Discussing the process of UX design

As the lead UX Consultant at Code, it's really important for me to share the things that we're passionate about, with the next generation of people in our industry, along with what we've learned from the 16 years of successes (and some failures) at Code.

So, at the invitation of Code's friend Richard Eskins at Manchester Metropolitan University, Colin Preston (our Senior Creative Lead) and I talked to final year Information & Communications students studying the User Experience Design unit.

Presenting Code's UX design philosophy

I began by presenting Code's UX design philosophy and method, followed by Colin who showed how this is applied to design sprints (which is just one of a group of different UX design processes we can run with our clients). We spent some time with groups of students, talking about their project work -- which is to create an app to solve a problem that the groups are defining themselves. These ranged from creating an in-bus app experience for commuters, finding events on a night out, to completely redesigning LinkedIn -- and everything in-between.

The key messages

There were a few key messages we wanted the students to take away from the session:

  • Unless they really get under the skin of the problem they are setting out to solve, they'll never come up with the right solution. There's no point rushing ahead with user journeys and interface design, if you don't know who's going to use the product and how it's going to provide ROI.

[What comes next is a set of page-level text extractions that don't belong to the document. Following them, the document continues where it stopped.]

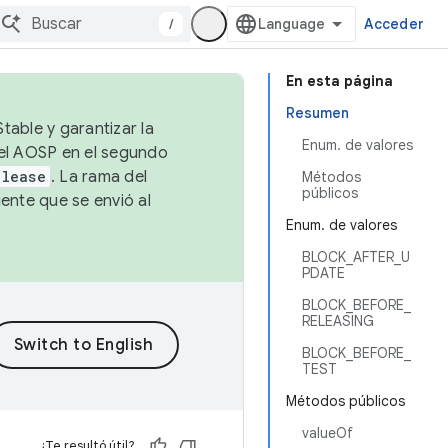
/
Acceder
En esta página
Resumen
table y garantizar la
Enum. de valores
 el AOSP en el segundo
elease
. La rama del
Métodos
públicos
ente que se envió al
Enum. de valores
BLOCK_AFTER_U
PDATE
BLOCK_BEFORE_
RELEASING
BLOCK_BEFORE_
TEST
Métodos públicos
valueOf
¿Te resultó útil?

  • The most important part of creating a product, is gathering evidence that it will be a success. This is done by researching the problem with stakeholders and potential users, to test the solution with real likely customers (all the way through the design process). To do this, you need to listen to what people say and observe what people actually do (these might not be the same).

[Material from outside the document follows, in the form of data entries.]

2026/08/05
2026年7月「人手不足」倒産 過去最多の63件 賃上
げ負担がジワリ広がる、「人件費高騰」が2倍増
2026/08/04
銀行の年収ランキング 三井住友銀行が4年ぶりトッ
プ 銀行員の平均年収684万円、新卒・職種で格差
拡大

  • Finally... it's easy to get hung-up on process. The important thing isn't to tick off every step in a process in every project, but to make sure that you are using the right kinds of tools and keeping the correct mindset, all the way through a project.

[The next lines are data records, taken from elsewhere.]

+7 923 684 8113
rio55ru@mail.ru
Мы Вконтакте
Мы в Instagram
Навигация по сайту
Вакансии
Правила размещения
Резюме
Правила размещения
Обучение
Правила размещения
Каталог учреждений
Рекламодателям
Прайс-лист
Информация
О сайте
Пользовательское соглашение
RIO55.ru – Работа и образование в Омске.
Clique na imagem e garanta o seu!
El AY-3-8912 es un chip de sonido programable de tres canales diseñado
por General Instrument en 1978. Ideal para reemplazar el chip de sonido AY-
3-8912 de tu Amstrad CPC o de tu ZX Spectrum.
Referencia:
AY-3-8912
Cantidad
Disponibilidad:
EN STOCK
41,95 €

At Code we intentionally have different processes for different kinds of challenges and clients and we always try to stay flexible enough to work in other ways when needed. This is always underpinned by a strong UX design philosophy and set of rules.

The insightful group discussions and questions at the end of the presentation, showed that there are some future digital superstars lurking in the course. It was great spending time with a group of engaged and talented students - I'm sure we'll see one or two through the doors of Code in a couple of years' time!